Restoring ironwood as an agroforestry species in Guam and increasing genetic diversity.

     Ironwood (Casuarina equisetifolia) seeds sourced from different geographical locations (Table 1) were planted into seed cones. Saplings were raised for 4-6 months then transplanted to different locations across Guam (Figure 5). Fifteen new windrows were created consisting of 10 trees each and four deteriorated windrows were refurbished with 15 trees each, which completes these objectives. (Figure 6). Property owners were educated on tree care best management practices during planting.


Figure 5: Locations of windrows planted across Guam (3 locations in south central Guam not shown).  


Figure 6: Extension Associate Joseph Afaisen planting a new windrow at Cooperator Vincent Velasquez’s farm.
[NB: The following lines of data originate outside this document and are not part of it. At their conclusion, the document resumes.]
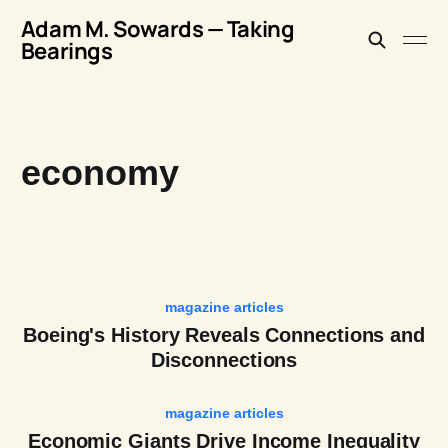
Adam M. Sowards — Taking
Bearings
economy
magazine articles
Boeing's History Reveals Connections and
Disconnections
magazine articles
Economic Giants Drive Income Inequality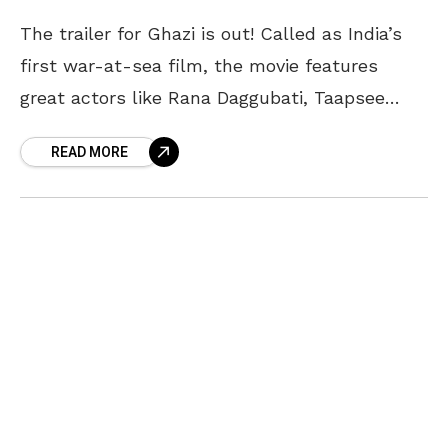
The trailer for Ghazi is out! Called as India’s
first war-at-sea film, the movie features
great actors like Rana Daggubati, Taapsee
Pannu, Om Puri, Nassar, Atul Kulkarni, Kay Kay
READ MORE
Menon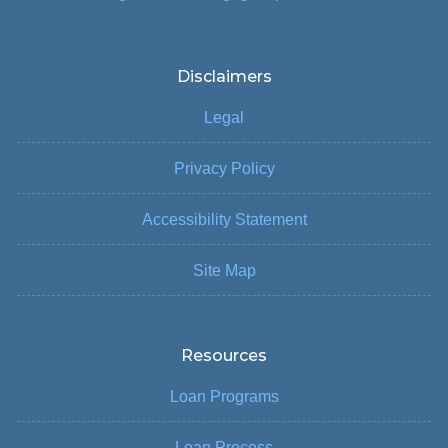
Disclaimers
Legal
Privacy Policy
Accessibility Statement
Site Map
Resources
Loan Programs
Loan Process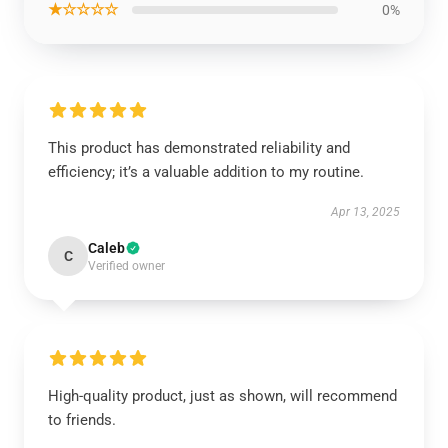
★☆☆☆☆
0%
This product has demonstrated reliability and
efficiency; it’s a valuable addition to my routine.
Apr 13, 2025
Caleb
C
Verified owner
High-quality product, just as shown, will recommend
to friends.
The rebar and fencing is used to                   protect the sapling from wild pigs.

                Table 1: Locations of Casuarina equisetifolia seeds used for the purpose of planting new windrows and increasing genetic diversity.

(R)AGAMY EGYPT 31 13 29 45 9
(R)BAOBAB KENYA  4 0 39 6 25
(R)EFATE VANUATU 17 45 168 18 30
(R)YANJING CHINA 23 0 113 3 4
(R)DAODONG SF CHINA 19 58 110 59 10
(R)NINH TUAN VIETNAM 11 33 108 59 2

Learning Outcomes

6 Farmers reported changes in knowledge, attitudes, skills and/or awareness as a result of their participation
Key areas taught:
  • Agroforestry
Key changes:
  • Ironwood tree genetic diversity and bacterial disease

Project Outcomes

6 Farmers changed or adopted a practice
6 Farmers intend/plan to change their practice(s)
5 New working collaborations
Project outcomes:

Planting genetically diverse ironwood trees in windrows on farms will protect crops from damage and help prevent destruction of windrows from diseases in the future.

Any opinions, findings, conclusions, or recommendations expressed in this publication are those of the author(s) and do not necessarily reflect the view of the U.S. Department of Agriculture or SARE.